See 2-4 “The Jewish Satan”.
The Eastern (Aramaic) text reads: "To those in this world
whose minds have been blinded by God, because they did not believe"
Note in passing that it is darkness which blinds men’s eyes (1
Jn. 2:11), i.e. not walking according to the light of God’s word.
There is only one God- not two. And it's also noteworthy
that Is. 6:10 speaks of God as having the power to blind
Israel. The New Testament repeats this. Rom. 11:8 says that God
(and not Satan) blinded Israel to the Gospel; 2 Cor. 3:14 says that
their minds were blinded or “hardened” (RV) as Pharaoh’s was. Whoever
“the god of this world” is or was, God worked through it and is
therefore greater than it. Henry Kelly comments: "Given this
track record, can we see the God of this Aeon as our God,
as Yahweh? He is, after all, in charge of everything" (1).
It is God and not any independent Satan figure who sends people
an energeia of error to believe falsehood (2 Thess. 2:12)-
the ultimate 'energy' in the process is fro mGod.
For something to be called “the god of this world” does not necessarily
mean that it is in reality “the god of this world”; it could mean
‘the thing or power that this world counts to be God’. Thus Acts
19:27 speaks of the goddess Diana, a lifeless idol, “whom all the
world worshippeth”. This doesn’t mean that the piece of wood or
stone called Diana was in reality the goddess of this world.
Even if it is insisted that Satan exists as a personal being, the
question has to be faced: Who created Satan? Is his power under
God's control, or not? Time and again the 'satan' and 'demon' passages
of the Bible indicate that however we are to understand these terms,
God is more powerful, God is in control. The book of Job shows how
the Satan there had all power given to him by God. The
power of the Lord Jesus over 'demons' makes the same point. And
in that context, note how Ex. 4:11 assures us that God is the one
who makes people deaf, but Lk. 11:14 speaks of how such muteness
is apparently caused by demons. Clearly, God is in control. This
world, with all the evil and negative experience in it, has not
been left under the control of some out-of-control evil being. With
this in mind, it should be apparent that the 'god of this world'
can't mean that the world is under the ultimate control
of Satan rather than God. Rather, "the god of this world"

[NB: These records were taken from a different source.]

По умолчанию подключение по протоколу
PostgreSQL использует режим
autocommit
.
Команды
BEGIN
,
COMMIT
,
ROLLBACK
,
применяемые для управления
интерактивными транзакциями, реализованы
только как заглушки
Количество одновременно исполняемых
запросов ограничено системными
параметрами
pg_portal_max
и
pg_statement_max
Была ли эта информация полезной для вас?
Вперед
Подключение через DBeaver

[aion] "can also be read as merely a personification
of all the forces of this aion that would thwart the success
of the Christian message" (2).
The way that the idea of 'Satan' is used to describe both individual
sin and societies governed by the principle of sin is very much
in line with the way that first century society was very much a
communalistic rather than an individualistic society. The society
was the person. Further, social scientists and psychologists have
time and again confirmed the Biblical teaching that the fundamental
motivation of human beings is the ego, self-interest- what the Bible
calls 'Satan'. This is what drives people at the individual level,
and thus drives societies (3). It's appropriate, therefore, for
'Satan', the personification of human sin and self-interest, to
also be a term applied to human governments and societies as a whole.
Truly in this sense (the Biblical) Satan could be understood as
"the god of this world".
Notes
(1) H.A. Kelly, Satan: A Biography (Cambridge: C.U.P.,
2006) p. 66.
(2) Neil Forsyth, Satan And The Combat Myth (Princeton:
Princeton University Press, 1989) p. 275.
(3) See R. Harre, Personal Being (Cambridge, Mass: Harvard
University Press, 1984) and many others.